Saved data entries

BEGIN

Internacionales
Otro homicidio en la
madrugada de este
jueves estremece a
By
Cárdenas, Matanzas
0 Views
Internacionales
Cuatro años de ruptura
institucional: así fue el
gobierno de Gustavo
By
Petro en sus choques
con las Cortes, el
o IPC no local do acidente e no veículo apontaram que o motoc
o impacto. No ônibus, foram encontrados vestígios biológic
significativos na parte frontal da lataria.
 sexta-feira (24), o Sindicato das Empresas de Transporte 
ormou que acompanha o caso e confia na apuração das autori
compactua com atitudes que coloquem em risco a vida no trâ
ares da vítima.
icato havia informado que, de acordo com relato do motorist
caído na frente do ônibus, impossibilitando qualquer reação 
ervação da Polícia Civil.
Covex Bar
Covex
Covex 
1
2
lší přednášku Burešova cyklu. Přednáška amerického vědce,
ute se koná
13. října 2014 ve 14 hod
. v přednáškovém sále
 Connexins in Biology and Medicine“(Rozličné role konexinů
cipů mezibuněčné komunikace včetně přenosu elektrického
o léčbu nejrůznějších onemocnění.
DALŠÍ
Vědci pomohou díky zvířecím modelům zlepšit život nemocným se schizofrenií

END
BEGIN

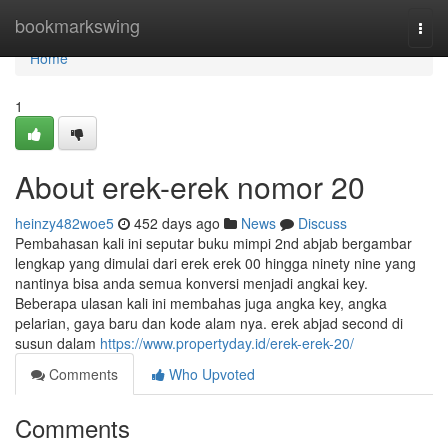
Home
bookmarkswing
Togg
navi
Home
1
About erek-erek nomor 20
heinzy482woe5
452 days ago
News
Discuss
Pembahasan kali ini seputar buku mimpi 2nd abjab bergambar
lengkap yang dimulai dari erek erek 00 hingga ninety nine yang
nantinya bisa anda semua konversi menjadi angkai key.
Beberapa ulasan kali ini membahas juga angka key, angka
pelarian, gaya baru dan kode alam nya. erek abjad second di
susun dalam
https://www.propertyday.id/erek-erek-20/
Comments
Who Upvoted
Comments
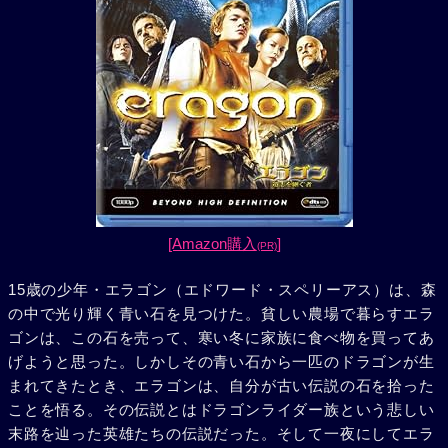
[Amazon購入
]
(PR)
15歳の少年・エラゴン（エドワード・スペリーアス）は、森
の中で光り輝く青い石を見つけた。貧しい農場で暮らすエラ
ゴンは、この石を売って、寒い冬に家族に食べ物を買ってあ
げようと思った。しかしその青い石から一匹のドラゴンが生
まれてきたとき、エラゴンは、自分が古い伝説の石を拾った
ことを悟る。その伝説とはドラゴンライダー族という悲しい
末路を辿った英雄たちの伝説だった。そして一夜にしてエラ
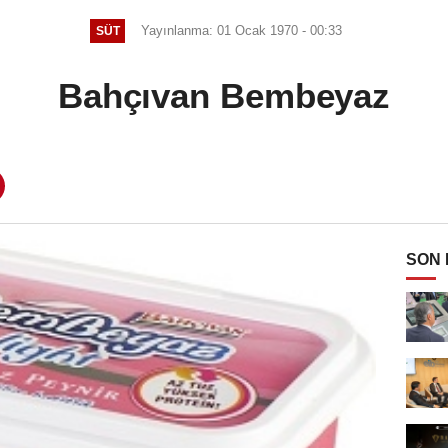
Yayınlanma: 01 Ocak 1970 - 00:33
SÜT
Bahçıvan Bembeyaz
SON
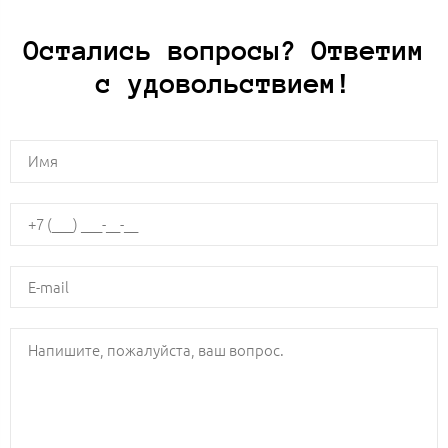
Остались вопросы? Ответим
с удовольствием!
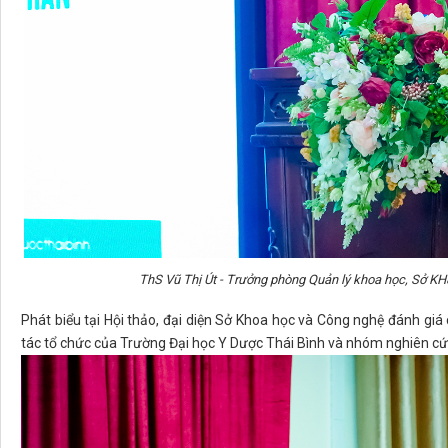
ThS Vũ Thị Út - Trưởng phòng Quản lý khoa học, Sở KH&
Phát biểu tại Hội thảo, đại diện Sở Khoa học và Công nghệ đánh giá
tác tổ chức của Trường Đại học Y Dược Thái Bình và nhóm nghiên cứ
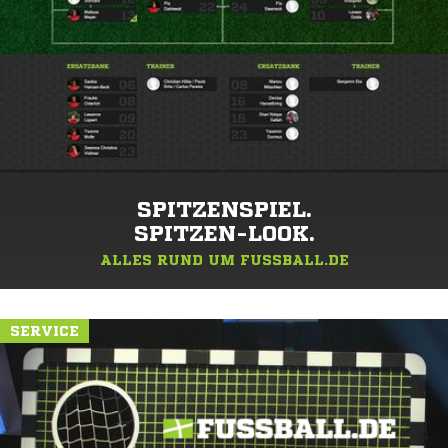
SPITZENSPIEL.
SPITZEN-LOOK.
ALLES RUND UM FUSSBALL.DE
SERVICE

END
BEGIN

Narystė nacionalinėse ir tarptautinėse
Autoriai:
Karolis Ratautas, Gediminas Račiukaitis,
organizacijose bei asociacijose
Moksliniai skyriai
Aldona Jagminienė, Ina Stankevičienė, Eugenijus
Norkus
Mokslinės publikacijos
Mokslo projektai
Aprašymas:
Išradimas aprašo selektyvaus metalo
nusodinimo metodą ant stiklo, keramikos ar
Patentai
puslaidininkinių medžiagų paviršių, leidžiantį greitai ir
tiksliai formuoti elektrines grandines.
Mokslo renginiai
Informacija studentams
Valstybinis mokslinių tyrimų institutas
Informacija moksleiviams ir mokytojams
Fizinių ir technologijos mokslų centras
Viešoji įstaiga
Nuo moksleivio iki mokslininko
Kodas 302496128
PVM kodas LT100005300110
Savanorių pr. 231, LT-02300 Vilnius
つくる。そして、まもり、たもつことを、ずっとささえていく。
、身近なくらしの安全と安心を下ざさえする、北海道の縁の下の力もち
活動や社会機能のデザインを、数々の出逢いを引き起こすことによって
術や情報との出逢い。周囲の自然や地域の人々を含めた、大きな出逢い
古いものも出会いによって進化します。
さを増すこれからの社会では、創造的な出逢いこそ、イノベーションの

END

--- TASK GOAL ---
All of the lines above that carry the string "Informacija" need to be found and copied.

--- RESPONSE AREA ---
Informacija studentams
Informacija moksleiviams ir mokytojams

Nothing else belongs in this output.